- **Task goal**:
Filter this material down to the lines that hold "веревка", copying each one.

╭─ Supplied records

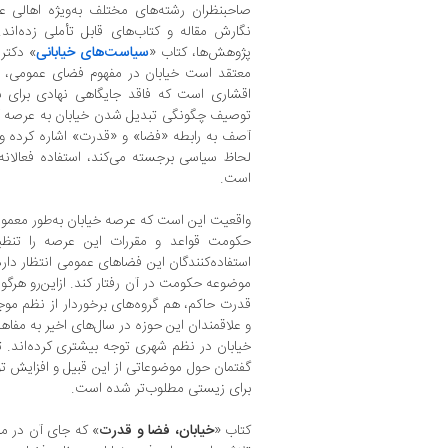
صاحبنظران رشته‌های مختلف به‌ویژه اهالی ع
نگارش مقاله و کتاب‌های قابل تأملی زده‌اند
پژوهش‌ها، کتاب «
سیاست‌های خیابانی
» دکتر
آ
معتقد است خیابان در مفهوم فضای عمومی، 
اقشاری است که فاقد جایگاهی نهادی برای بی
توصیف چگونگی تبدیل شدن خیابان به عرصه آگ
آصف به رابطه «فضا» و «قدرت» اشاره کرده و 
لحاظ سیاسی برجسته می‌کند، استفاده فعالانه
است.
واقعیت این است که عرصه خیابان به‌طور معم
حکومت قواعد و مقررات این عرصه را تنظیم 
استفاده‌کنندگان این فضاهای عمومی انتظار دارد
موضوعه حکومت در آن رفتار کند. ازاین‌رو هرگونه
قدرت حاکم، هم گروه‌های برخوردار از نظم مو
و علاقمندان این حوزه در سال‌های اخیر به مفاهی
خیابان در نظم شهری توجه بیشتری کرده‌اند.
گفتمان حول موضوعاتی از این قبیل و افزایش ت
برای زیستی مطلوب‌تر شده است.
کتاب «
خیابان، فضا و قدرت
» که جای آن در مب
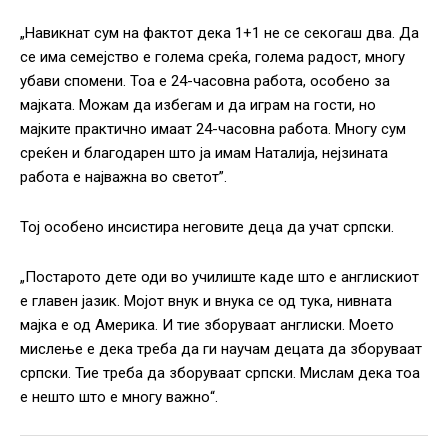
„Навикнат сум на фактот дека 1+1 не се секогаш два. Да
се има семејство е голема среќа, голема радост, многу
убави спомени. Тоа е 24-часовна работа, особено за
мајката. Можам да избегам и да играм на гости, но
мајките практично имаат 24-часовна работа. Многу сум
среќен и благодарен што ја имам Наталија, нејзината
работа е најважна во светот”.
Тој особено инсистира неговите деца да учат српски.
„Постарото дете оди во училиште каде што е англискиот
е главен јазик. Мојот внук и внука се од тука, нивната
мајка е од Америка. И тие зборуваат англиски. Моето
мислење е дека треба да ги научам децата да зборуваат
српски. Тие треба да зборуваат српски. Мислам дека тоа
е нешто што е многу важно“.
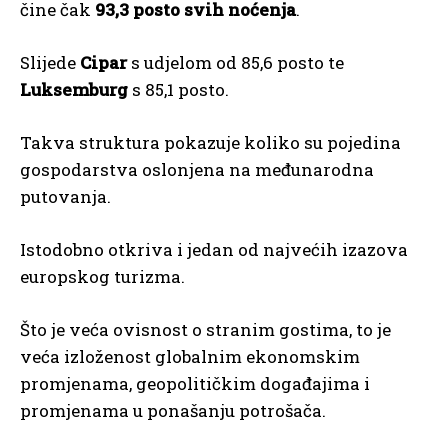
čine čak
93,3 posto svih noćenja
.
Slijede
Cipar
s udjelom od 85,6 posto te
Luksemburg
s 85,1 posto.
Takva struktura pokazuje koliko su pojedina
gospodarstva oslonjena na međunarodna
putovanja.
Istodobno otkriva i jedan od najvećih izazova
europskog turizma.
Što je veća ovisnost o stranim gostima, to je
veća izloženost globalnim ekonomskim
promjenama, geopolitičkim događajima i
promjenama u ponašanju potrošača.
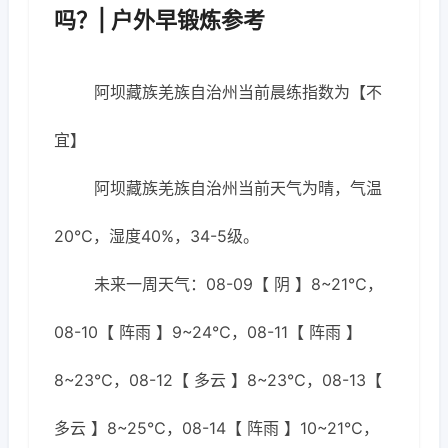
吗？| 户外早锻炼参考
阿坝藏族羌族自治州当前晨练指数为【不
宜】
阿坝藏族羌族自治州当前天气为晴，气温
20℃，湿度40%，34-5级。
未来一周天气：08-09【 阴 】8~21℃，
08-10【 阵雨 】9~24℃，08-11【 阵雨 】
8~23℃，08-12【 多云 】8~23℃，08-13【
多云 】8~25℃，08-14【 阵雨 】10~21℃，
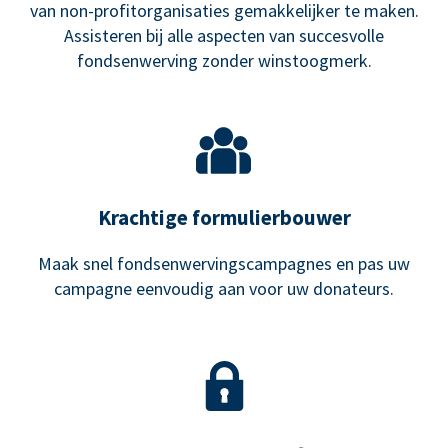
van non-profitorganisaties gemakkelijker te maken.
Assisteren bij alle aspecten van succesvolle
fondsenwerving zonder winstoogmerk.
Krachtige formulierbouwer
Maak snel fondsenwervingscampagnes en pas uw
campagne eenvoudig aan voor uw donateurs.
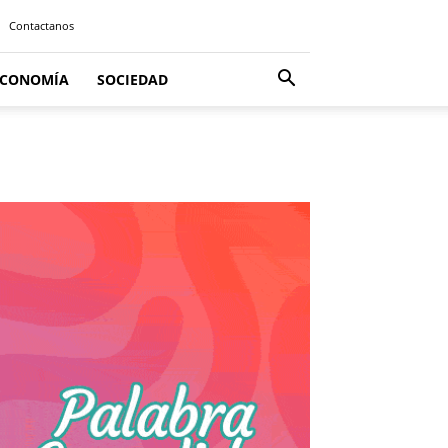
Contactanos
ECONOMÍA
SOCIEDAD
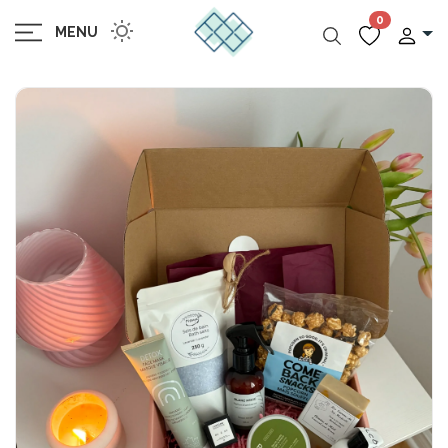
0
MENU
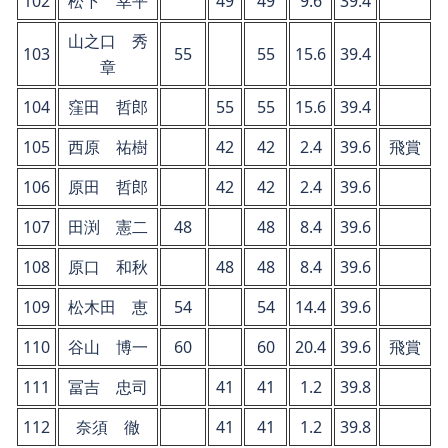
102
松下 幸平
49
49
9.6
39.4
山之口 秀
103
55
55
15.6
39.4
章
104
窪田 哲郎
55
55
15.6
39.4
105
西原 祐樹
42
42
2.4
39.6
飛賞
106
原田 哲郎
42
42
2.4
39.6
107
田渕 憲二
48
48
8.4
39.6
108
原口 和秋
48
48
8.4
39.6
109
松木田 恵
54
54
14.4
39.6
110
谷山 博一
60
60
20.4
39.6
飛賞
111
冨吉 忠司
41
41
1.2
39.8
112
奈須 徹
41
41
1.2
39.8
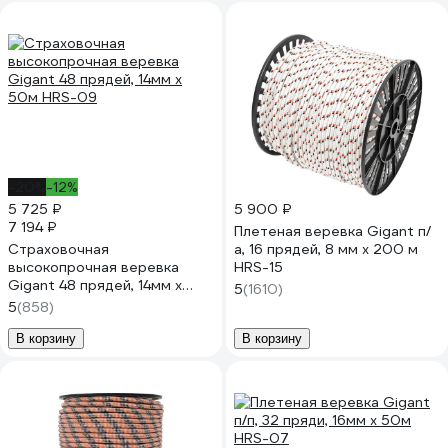
-20%
-12%
5 725 ₽
5 900 ₽
7 194 ₽
Плетеная веревка Gigant п/
Страховочная
а, 16 прядей, 8 мм х 200 м
высокопрочная веревка
HRS-15
Gigant 48 прядей, 14мм х
5
(1610)
50м HRS-09
5
(858)
В корзину
В корзину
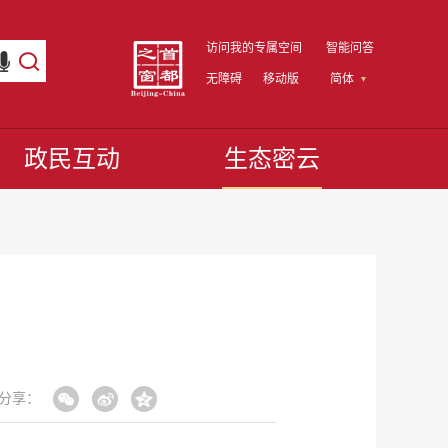
访问我的专属空间
智能问答
无障碍
移动版
简体
政民互动
生态密云
分享：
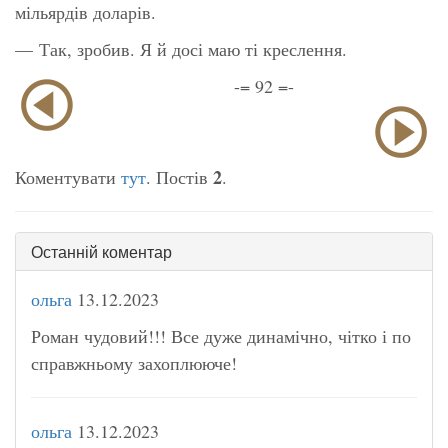
мільярдів доларів.
— Так, зробив. Я й досі маю ті креслення.
-= 92 =-
2
Коментувати
тут
. Постів
.
Останній коментар
ольга
13.12.2023
Роман чудовий!!! Все дуже динамічно, чітко і по
справжньому захоплююче!
ольга
13.12.2023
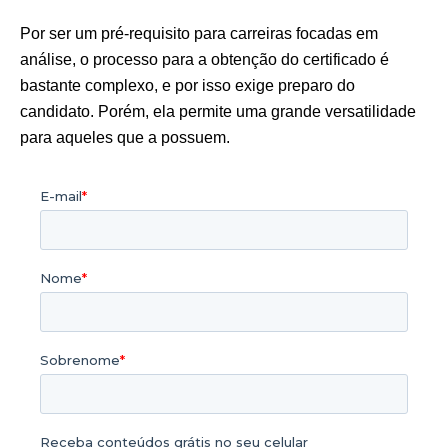
Por ser um pré-requisito para carreiras focadas em
análise, o processo para a obtenção do certificado é
bastante complexo, e por isso exige preparo do
candidato. Porém, ela permite uma grande versatilidade
para aqueles que a possuem.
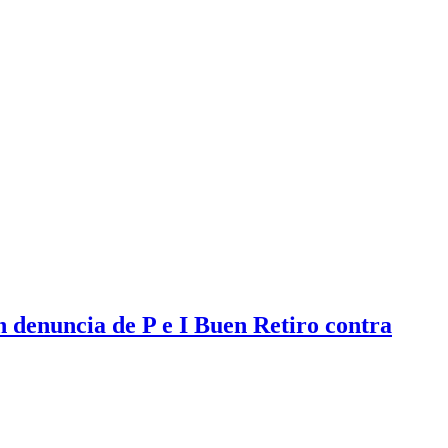
n denuncia de P e I Buen Retiro contra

╰─

- **The completed task**:
Плетеная веревка Gigant п/
высокопрочная веревка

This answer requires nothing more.